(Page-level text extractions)
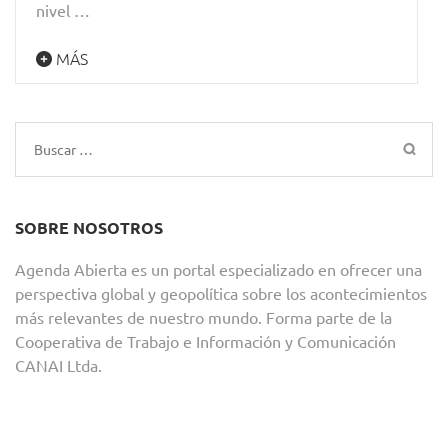
nivel …
MÁS
Buscar:
SOBRE NOSOTROS
Agenda Abierta es un portal especializado en ofrecer una
perspectiva global y geopolítica sobre los acontecimientos
más relevantes de nuestro mundo. Forma parte de la
Cooperativa de Trabajo e Información y Comunicación
CANAI Ltda.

Task to carry out → The data above should be repeated exactly, minus any pictures.

Result of this exercise →
nivel …
MÁS
Buscar:
SOBRE NOSOTROS
Agenda Abierta es un portal especializado en ofrecer una
perspectiva global y geopolítica sobre los acontecimientos
más relevantes de nuestro mundo. Forma parte de la
Cooperativa de Trabajo e Información y Comunicación
CANAI Ltda.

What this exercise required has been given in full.